Dans une émission diffusée récemment sur Afrique Média, le président de JIF’AFRIK a insisté sur le fait que les réparations ne sont pas qu’un symbole ou une utopie, mais un pilier stratégique fondamental pour reconstruire la souveraineté africaine.
« Celui qui cause du tort doit réparer »
Pour Souleymane Jules Diallo, les réparations sont une revendication légitime inscrite dans une logique géopolitique cohérente. La France et ses alliés de l’OTAN doivent non seulement reconnaître les crimes historiques, mais aussi en assumer les conséquences. « Celui qui cause du tort à autrui est obligé de le réparer », affirme-t-il, s’appuyant sur une tradition morale africaine et sur les principes du droit international.
Mais Diallo regrette que ce combat ne soit pas suffisamment intégré aux stratégies panafricaines actuelles. « Trop d’activistes sous-estiment encore la portée stratégique des réparations », déplore-t-il, appelant à une véritable prise de conscience politique et populaire sur le continent.
Réparations, néocolonialisme et géostratégie
Souleymane Jules Diallo met en garde contre une vision limitée des réparations focalisée uniquement sur l’esclavage ou la colonisation. Il appelle à inclure le néocolonialisme, ce système contemporain d’ingérence, d’occupation militaire et de pillage économique perpétré au nom de partenariats dits stratégiques.
« Le terrorisme qui ravage le Sahel n’est pas un phénomène spontané. Qui arme les groupes ? Qui les finance ? Nous devons poser ces questions. L’assassinat de Kadhafi, l’effondrement de la Libye, les réseaux de trafic d’armes… tout cela s’inscrit dans la même logique de destruction. »
Une jeunesse panafricaine en éveil
Le 21 mars dernier, à Dakar, l’ONG Urgences Panafricanistes organisait un débat retentissant sur les réparations. Des figures engagées comme Khadim Mbacké Sall, Nestor Podassé et Mohamed Goloko y ont exprimé une même indignation face à l’impunité historique de la France. Le chiffre de 50 000 milliards d’euros a été évoqué comme estimation des richesses spoliées à l’Afrique.
Selon Diallo, ce mouvement, porté par une jeunesse panafricaine de plus en plus structurée, marque un tournant. L’Afrique ne demande plus, elle exige. « Il est temps que nos États agissent ensemble, comme l’Algérie l’a fait, pour criminaliser juridiquement le colonialisme. »

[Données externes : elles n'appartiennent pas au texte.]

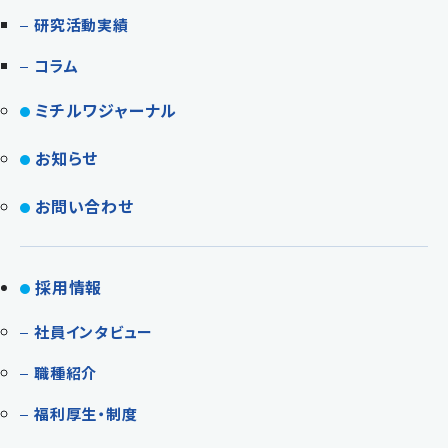
研究活動実績
コラム
ミチルワジャーナル
お知らせ
お問い合わせ
採用情報
社員インタビュー
職種紹介
福利厚生・制度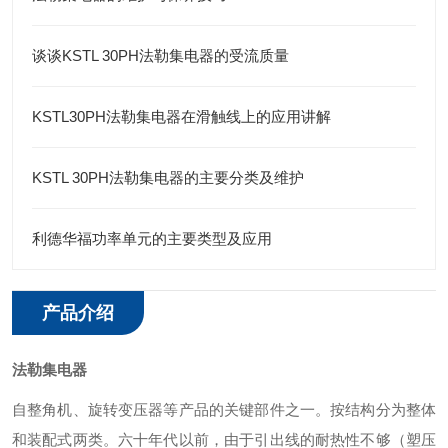
谈谈KSTL 30PH法勒集电器的受流质量
KSTL30PH法勒集电器在滑触线上的应用讲解
KSTL 30PH法勒集电器的主要分类及维护
利德华福功率单元的主要类型及应用
产品介绍
法勒集电器
自整角机、旋转变压器等产品的关键部件之一。按结构分为整体
和装配式两类。六十年代以前，由于引出线的耐热性不够（塑压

« Repenser l’Afrique avec une mémoire unifiée »
Enfin, Souleymane Jules Diallo insiste sur la dimension psychologique du processus : « Nous devons bâtir un Africain nouveau. Libéré de l’aliénation, conscient de son histoire, capable de se projeter dans le monde. » Ce travail de mémoire, dit-il, est une priorité stratégique. Les réparations ne sont pas qu’une somme d’argent. Elles sont le fondement d’un projet de civilisation.
En ce qui concerne la prise de position de la Russie sur la question des réparations pour les pays africains, Maria Zakharova a souligné que le pays « soutient l’Algérie dans sa quête de reconnaissance de la part de la France pour les crimes de l’époque coloniale, ainsi que dans sa démarche en vue d’obtenir une réparation juste pour les graves conséquences passées et actuelles de la colonisation et du néocolonialisme ».
La déclaration algérienne, appuyée par Moscou, relance un débat incontournable : celui de la responsabilité coloniale et des réparations historiques. Il ne s’agit plus de mémoire passive, mais de géopolitique active. L’Afrique se réveille. Et elle parle désormais le langage de la justice.